NAME

Apache::SessionManager - mod_perl 1.0/2.0 session manager extension to manage sessions over HTTP requests

SYNOPSIS

In httpd.conf (mod_perl 1):

PerlModule Apache::SessionManager
PerlTransHandler Apache::SessionManager

<Location /my-app-with-session>
   SetHandler perl-script
   PerlHandler Apache::MyModule
   PerlSetVar SessionManagerTracking On
   PerlSetVar SessionManagerExpire 3600
   PerlSetVar SessionManagerInactivity 900
   PerlSetVar SessionManagerStore File
   PerlSetVar SessionManagerStoreArgs "Directory => /tmp/apache_sessions"
</Location>  

<Location /my-app-without-sessions>
   PerlSetVar SessionManagerTracking Off
</Location>

In httpd.conf (mod_perl 2):

PerlModule Apache2
PerlModule Apache::SessionManager
PerlTransHandler Apache::SessionManager

<Location /my-app-with-session>
   SetHandler perl-script
   PerlResponseHandler Apache::MyModule
   PerlSetVar SessionManagerTracking On
   PerlSetVar SessionManagerExpire 3600
   PerlSetVar SessionManagerInactivity 900
   PerlSetVar SessionManagerStore File
   PerlSetVar SessionManagerStoreArgs "Directory => /tmp/apache_sessions"
</Location>  

DESCRIPTION

Apache::SessionManager is a mod_perl (1.0 and 2.0) module that helps session management of a web application. This module is a wrapper around Apache::Session persistence framework for session data. It creates a session object and makes it available to all other handlers transparenlty by putting it in pnotes. In a mod_perl handlers you can retrieve the session object directly from pnotes with predefined key SESSION_MANAGER_HANDLE:

my $session = $r->pnotes('SESSION_MANAGER_HANDLE') ? $r->pnotes('SESSION_MANAGER_HANDLE') : ();

then it is possible to set a value in current session with:

$$session{'key'} = $value;
# same as
$session->{'key'} = $value;	

or it is possible to read value session with:

print "$$session{'key'}";
# same as
print $session->{'key'};	

MOD_PERL 2 COMPATIBILITY

Since version 1, Apache::SessionManager is fully compatible with both mod_perl generations 1.0 and 2.0.

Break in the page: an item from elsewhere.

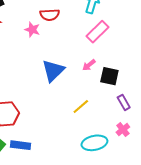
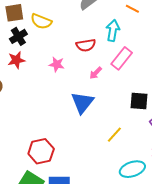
red semicircle: (50, 15) -> (86, 45), moved
pink arrow: (89, 65) -> (96, 73), moved

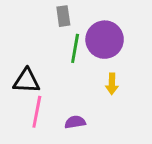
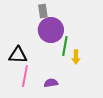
purple circle: (105, 40) -> (51, 30), moved
green line: (75, 48) -> (65, 46), moved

If you have mod_perl 1.0 and 2.0 installed on the same system and the two uses the same per libraries directory, to use mod_perl 2.0 version make sure to load first Apache2 module which will perform the necessary adjustements to @INC:

PerlModule Apache2
PerlModule Apache::SessionManager

Of course, notice that if you use mod_perl 2.0, there is no need to pre-load the Apache::compat compatibility layer.

Versions of Apache::SessionManager less than 1.00 are mod_perl 1.0 only, so its works fine with mod_perl 2.0 only under Apache::compat.

API OVERVIEW

Apache::SessionManager offers two kinds of interfaces: functional and object oriented. For a detailed description for the last one, see "METHODS" section.

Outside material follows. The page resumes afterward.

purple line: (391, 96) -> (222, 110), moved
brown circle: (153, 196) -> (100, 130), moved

The following functions are provided (but not exported) by this module:

Apache::SessionManager::get_session(Apache->request)

Return an hash reference to current session object.

In a mod_perl module handler:

sub handler {
   my $r = shift;
   my $session = Apache::SessionManager::get_session($r);
   ...
}

In a CGI Apache::Registry script:

my $session = Apache::SessionManager::get_session(Apache->request);
Apache::SessionManager::destroy_session(Apache->request)

Destroy the current session object.

In a mod_perl module handler:

sub handler {
   my $r = shift;
   ...

Apache::SessionManager::destroy_session($r);

   ...
}

In a CGI Apache::Registry script:

Apache::SessionManager::destroy_session(Apache->request);

METHODS

Apache::SessionManager also provides an object oriented interface described in this section. Apache::SessionManager subclass $r Apache request object by adding following methods:

my $r = new Apache::SessionManager(Apache->request)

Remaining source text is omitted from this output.